Howe spent most of his childhood in Harrison County, Missouri, where his family moved when he was 3, first to Fairview, and then to Bethany around 1864.
Education
Howe received his early education in common school. Much of his education he acquired while learning and practicing the printer's trade, and he eventually became a journalist.
Career
Howe began to work as a printer at the age of eleven. Howe’s father deserted the family when Howe was thirteen, at which point the boy was forced to make his way in the world as a tramp printer in the Midwest. Howe worked where he could for many years, eventually settling in Golden, Colorado. There, in 1873, he became the publisher and editor of the Golden Globe. Then, Howe poured his energies and ideas into the paper, called The Atchison Globe. Howe focused on local news and plain talk, but the paper was not an immediate success.
In 1882, following a visit from his father, Howe began to write a novel reflecting the grim lessons he took from his rotten life. After the daily grind of turning out a local newspaper, Howe would sit in his kitchen to write a novel about the heartland. The Story of a Country Town is a product of angry night hours. He sent the book to a number of publishers on the East coast, but all rejected it, so he published the book himself, running 1,500 copies on his newspaper press.
Once the novel became a success, Howe’s life became much easier. He published several more novels - none of which matched his early success - and composed notes on the travel his success afforded him. Toward the end of his life, Howe gave up the Atchison Globe, though he continued to publish his opinions in E. W. Howe’s Weekly, a magazine he owned and edited. He also published his autobiography, Plain People (1929), which impressed critics with its bracing depression.

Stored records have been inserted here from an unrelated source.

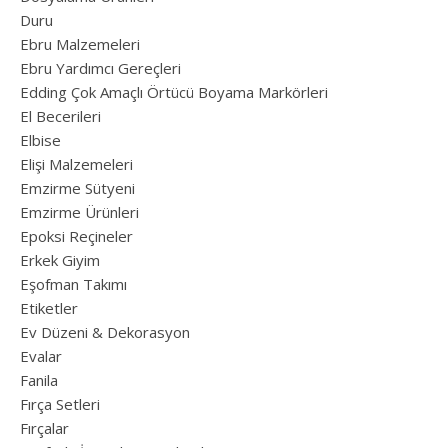
Duru
Ebru Malzemeleri
Ebru Yardımcı Gereçleri
Edding Çok Amaçlı Örtücü Boyama Markörleri
El Becerileri
Elbise
Elişi Malzemeleri
Emzirme Sütyeni
Emzirme Ürünleri
Epoksi Reçineler
Erkek Giyim
Eşofman Takımı
Etiketler
Ev Düzeni & Dekorasyon
Evalar
Fanila
Fırça Setleri
Fırçalar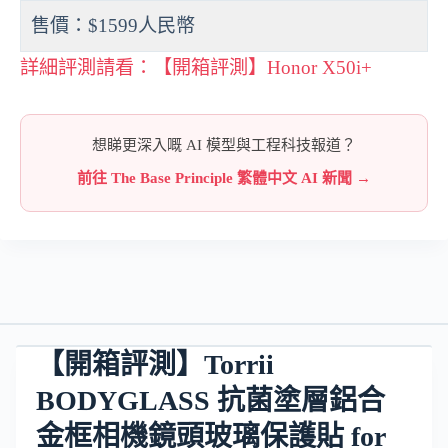
售價：$1599人民幣
詳細評測請看：【開箱評測】Honor X50i+
想睇更深入嘅 AI 模型與工程科技報道？
前往 The Base Principle 繁體中文 AI 新聞 →
【開箱評測】Torrii
BODYGLASS 抗菌塗層鋁合
金框相機鏡頭玻璃保護貼 for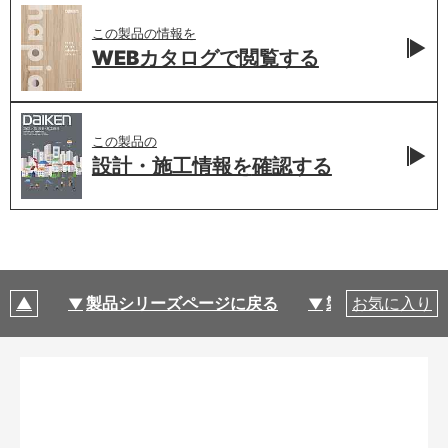
この製品の情報を
WEBカタログで
閲覧する
この製品の
設計・施工情報を
確認する
製品シリーズページに戻る
製品仕様
お気に入り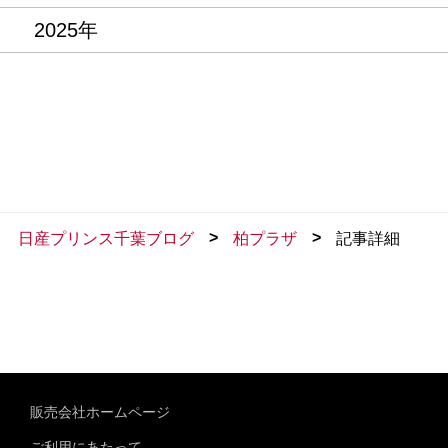
2025年
>
>
日産プリンス千葉ブログ
柏プラザ
記事詳細
販売会社ホームページ
ご利用にあたって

Once Howe was a success, his cranky commentary on human life seemed wise and straight-shooting to many critics. Howe became famous for his gritty, aphoristic remarks, and was hailed as “The Sage of Potato Hill.” A smattering of his maxims, as quoted by Bucco, will give one a sense of Howe’s general style and philosophies. Howe also counted himself the eternal enemy of unions, prohibitionists, suffragists, farmers, preachers, and a host of others. He was none too fond of women, and seemed doubtful of love’s existence.
Quotations:
"A good scare is worth more to a man than good advice."
"If you go-slow others will overtake you; if you go fast, you will exhaust your strength and die young."
"Americans detest all lies except lies spoken in public or printed lies."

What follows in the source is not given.